THE PROBLEM:
From the entries below, retype only the lines from the one with "Kontrolle über Cookies" through the one with "Cookies aktiv löschen bzw. blockieren", exactly as written.

Data records:
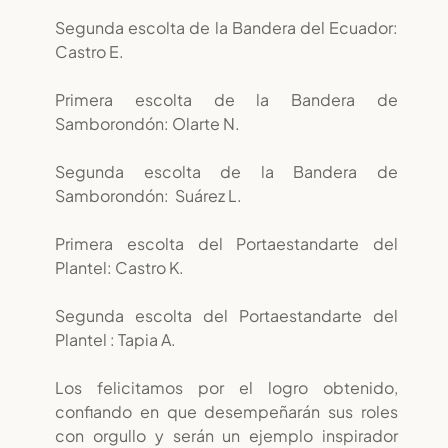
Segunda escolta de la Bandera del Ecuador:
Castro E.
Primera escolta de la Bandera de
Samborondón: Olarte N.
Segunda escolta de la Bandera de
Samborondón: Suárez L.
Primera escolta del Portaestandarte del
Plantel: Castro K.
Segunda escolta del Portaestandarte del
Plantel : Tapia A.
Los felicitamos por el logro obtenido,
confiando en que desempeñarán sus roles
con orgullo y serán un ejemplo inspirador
* * *
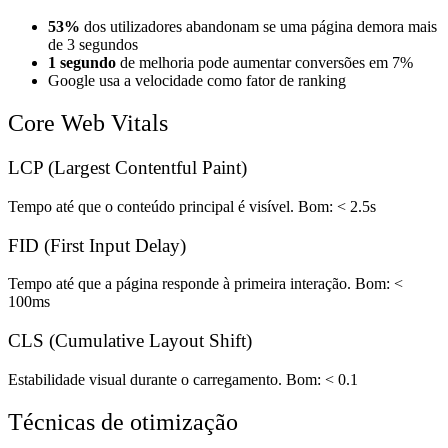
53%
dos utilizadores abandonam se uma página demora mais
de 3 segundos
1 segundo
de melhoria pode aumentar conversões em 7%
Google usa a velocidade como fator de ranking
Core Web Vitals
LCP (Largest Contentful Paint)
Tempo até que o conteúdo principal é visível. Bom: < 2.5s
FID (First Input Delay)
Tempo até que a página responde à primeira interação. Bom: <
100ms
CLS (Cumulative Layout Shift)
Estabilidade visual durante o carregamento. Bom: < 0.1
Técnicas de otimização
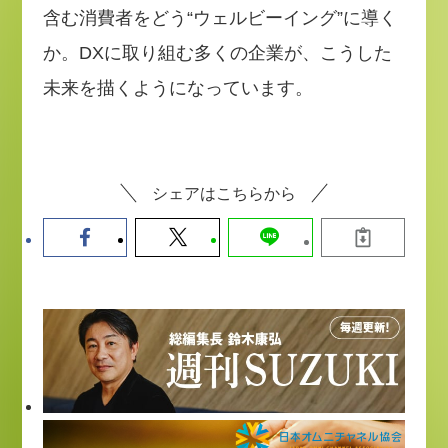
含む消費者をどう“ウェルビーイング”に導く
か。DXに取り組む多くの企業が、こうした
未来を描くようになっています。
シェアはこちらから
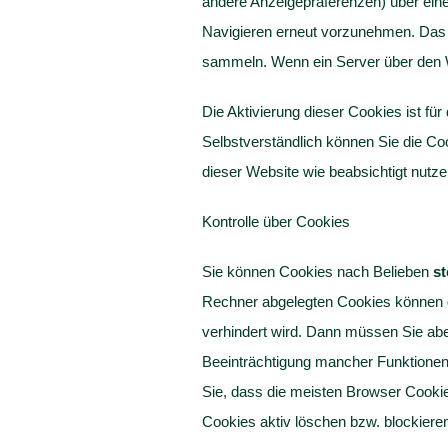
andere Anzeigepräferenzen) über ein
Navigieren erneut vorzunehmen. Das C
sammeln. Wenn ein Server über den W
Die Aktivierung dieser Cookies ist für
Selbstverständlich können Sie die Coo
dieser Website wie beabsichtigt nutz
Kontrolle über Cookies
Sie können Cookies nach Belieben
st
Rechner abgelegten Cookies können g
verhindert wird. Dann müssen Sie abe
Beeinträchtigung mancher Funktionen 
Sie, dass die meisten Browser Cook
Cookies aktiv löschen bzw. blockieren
...
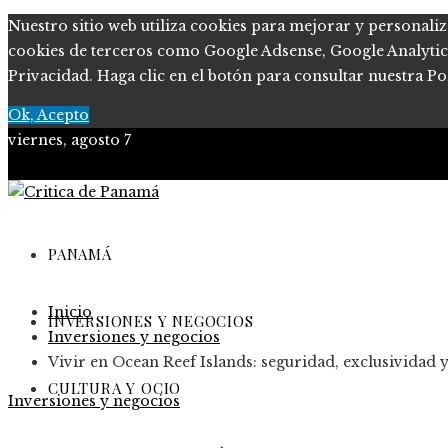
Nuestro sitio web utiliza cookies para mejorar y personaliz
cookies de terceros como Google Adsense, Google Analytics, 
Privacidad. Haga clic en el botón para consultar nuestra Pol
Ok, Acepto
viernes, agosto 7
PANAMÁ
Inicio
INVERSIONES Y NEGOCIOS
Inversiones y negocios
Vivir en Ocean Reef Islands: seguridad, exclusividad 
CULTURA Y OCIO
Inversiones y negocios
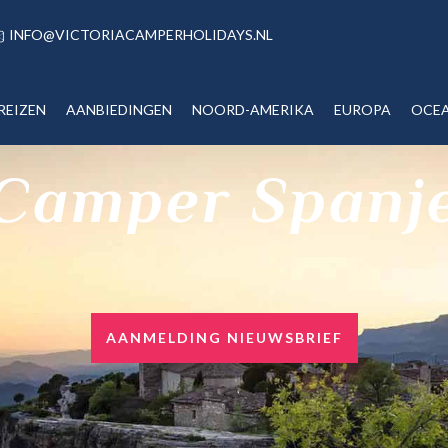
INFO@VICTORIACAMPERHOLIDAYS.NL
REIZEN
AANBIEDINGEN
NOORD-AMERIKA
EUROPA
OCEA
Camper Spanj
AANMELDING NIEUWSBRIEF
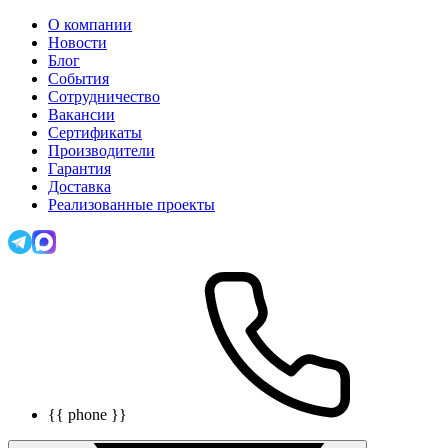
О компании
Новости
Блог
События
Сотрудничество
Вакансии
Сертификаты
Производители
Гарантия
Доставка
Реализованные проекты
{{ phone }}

FINAL ANSWER:
Kontrolle über Cookies
Sie können Cookies nach Belieben
st
Rechner abgelegten Cookies können g
verhindert wird. Dann müssen Sie abe
Beeinträchtigung mancher Funktionen 
Sie, dass die meisten Browser Cook
Cookies aktiv löschen bzw. blockieren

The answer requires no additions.